GUIDE C-DRONE · 28 AOÛT 2026
Drone en Bourgogne-Franche-Comté : vignoble classé UNESCO, industrie lourde et Comté du Jura
La Bourgogne-Franche-Comté évoque d'abord les grands crus et les châteaux ducaux — rarement le plus grand chantier industriel automobile ouvert en 1912, un site chimique classé Seveso seuil haut en activité depuis un siècle, ou le premier fromage AOP français en volume. C'est pourtant une région où le drone professionnel trouve un terrain remarquablement dense et varié : parcelles de climats classés UNESCO à cartographier autour de Beaune et de Chablis, toitures d'ateliers industriels immenses à Sochaux et à Belfort, prairies jurassiennes à suivre pour les fruitières à Comté, forêts d'épicéas à surveiller face à la crise des scolytes. Ce guide passe en revue ce que le drone apporte à ces filières, ce qu'il ne remplace pas, et comment se construisent les prix.
Publié le 28 août 2026, relu le 29 août 2026 — réglementation en vigueur en août 2026.
Huit départements entre plaine de Saône et sommets du Jura : le portrait d'une région à deux visages
Née en 2016 de la fusion de deux anciennes provinces, la Bourgogne-Franche-Comté additionne huit départements — Côte-d'Or, Saône-et-Loire, Yonne, Nièvre, Doubs, Jura, Haute-Saône et Territoire de Belfort — sur un territoire qui va des grands crus de la Côte-d'Or aux crêtes du massif du Jura, en passant par le Morvan et la vallée de la Saône. Dijon, capitale régionale et ancienne capitale des ducs de Bourgogne, répond en miroir à Besançon, capitale comtoise nichée dans une boucle du Doubs sous sa citadelle Vauban elle-même classée au patrimoine mondial de l'UNESCO : deux identités historiques que la fusion administrative n'a pas effacées. Belfort, Chalon-sur-Saône, Auxerre, Mâcon et Nevers complètent le maillage urbain, chacune avec un tissu économique distinct.
C'est une région où la demande drone se répartit de façon inhabituellement homogène entre trois moteurs bien identifiés : une viticulture de très haute valeur autour de Dijon, Beaune et Chablis, une industrie lourde concentrée sur l'axe Sochaux-Belfort-Dole, et une agriculture de terroir — élevage laitier jurassien, grandes cultures de la plaine de Saône — qui pèse davantage que dans bien d'autres régions françaises.

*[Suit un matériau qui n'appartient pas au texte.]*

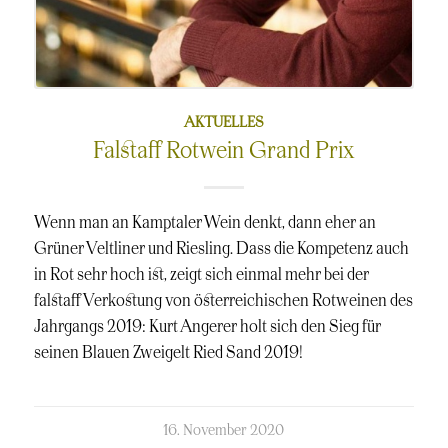
AKTUELLES
Falstaff Rotwein Grand Prix
Wenn man an Kamptaler Wein denkt, dann eher an
Grüner Veltliner und Riesling. Dass die Kompetenz auch
in Rot sehr hoch ist, zeigt sich einmal mehr bei der
falstaff Verkostung von österreichischen Rotweinen des
Jahrgangs 2019: Kurt Angerer holt sich den Sieg für
seinen Blauen Zweigelt Ried Sand 2019!
kommentierte
16. November 2020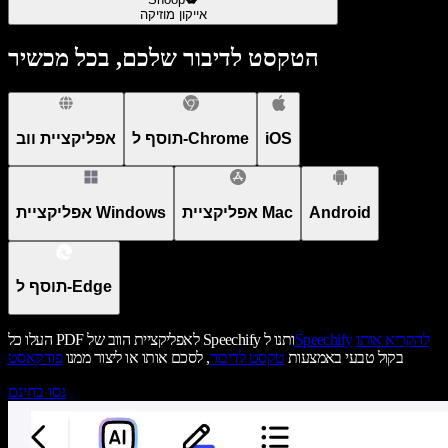
אייקון מוזיקה
הטקסט לדיבור שלכם, בכל מכשיר
iOS
תוסף ל-Chrome
אפליקציית ווב
Android
אפליקציית Mac
אפליקציית Windows
תוסף ל-Edge
להקריא אותו
Speechify
העלו כל PDF לאפליקציית הווב של Speechify ותנו ל
בקול טבעי באמצעות
טקסט לדיבור
, לסכם אותו או ליצור ממנו
פודקאסט
נסו בחינם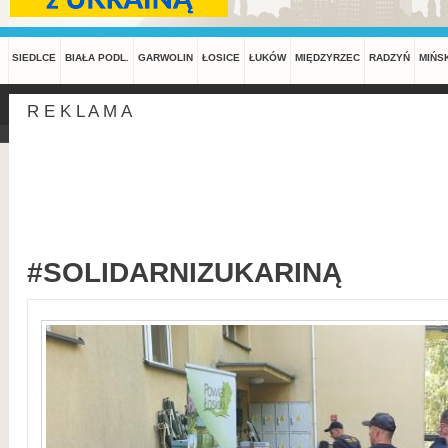
SIEDLCE
BIAŁA PODL.
GARWOLIN
ŁOSICE
ŁUKÓW
MIĘDZYRZEC
RADZYŃ
MIŃS
R E K L A M A
#SOLIDARNIZUKARINĄ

À cela s'ajoute un massif forestier jurassien traversé depuis 2018 par une crise sanitaire majeure. Chaque filière impose son propre cadre de vol et sa propre méthode : ce guide les passe en revue une à une.

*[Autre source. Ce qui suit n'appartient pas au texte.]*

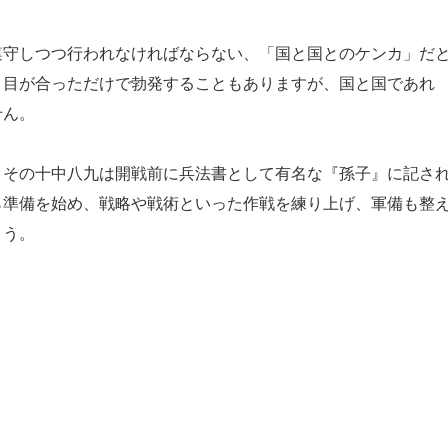
守しつつ行われなければならない、「国と国とのケンカ」だ
、目が合っただけで勃発することもありますが、国と国であれ
せん。
その十中八九は開戦前に兵法書として有名な『孫子』に記さ
ら準備を始め、戦略や戦術といった作戦を練り上げ、軍備も整
ょう。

Espace aérien : des aérodromes régionaux plutôt qu'une grande CTR
Contrairement à des régions structurées par une grande CTR d'aéroport international, la Bourgogne-Franche-Comté est surtout maillée d'aérodromes régionaux. Dijon-Longvic, fermé au trafic commercial, conserve un trafic léger et militaire résiduel au sud-est de Dijon : une vérification sur la carte Géoportail des zones drones reste nécessaire avant chaque mission proche. Dole-Tavaux, principale plateforme aéroportuaire de la région (ouverte au trafic civil depuis 1970), se situe à proximité immédiate de la plateforme chimique de Tavaux : deux contraintes — aéronautique et industrielle — à vérifier séparément pour toute mission dans ce secteur. Besançon-La Vèze, sur le plateau au sud-est de la ville, n'accueille qu'une aviation légère et aucune CTR majeure ne couvre l'agglomération, mais la topographie encaissée de la boucle du Doubs impose de soigner liaisons radio et hauteur sol.
À l'est, l'aérodrome de Belfort-Chaux (LFGG) et la proximité de l'EuroAirport Bâle-Mulhouse-Fribourg ainsi que de l'espace aérien suisse, à une quarantaine de kilomètres, demandent une lecture attentive de la carte. Plus au nord et à l'ouest, les aérodromes d'Auxerre-Branches (LFLA), de Nevers-Fourchambault (LFQG) et de Mâcon-Charnay (LFLM) structurent des zones de vigilance plus légères mais réelles. Comme partout, les restrictions temporaires (NOTAM, zones réglementées ponctuelles) se vérifient la veille du vol : pour les missions concernées par un protocole aérodrome, notre guide sur la mission drone en CTR et le protocole aérodrome détaille la procédure.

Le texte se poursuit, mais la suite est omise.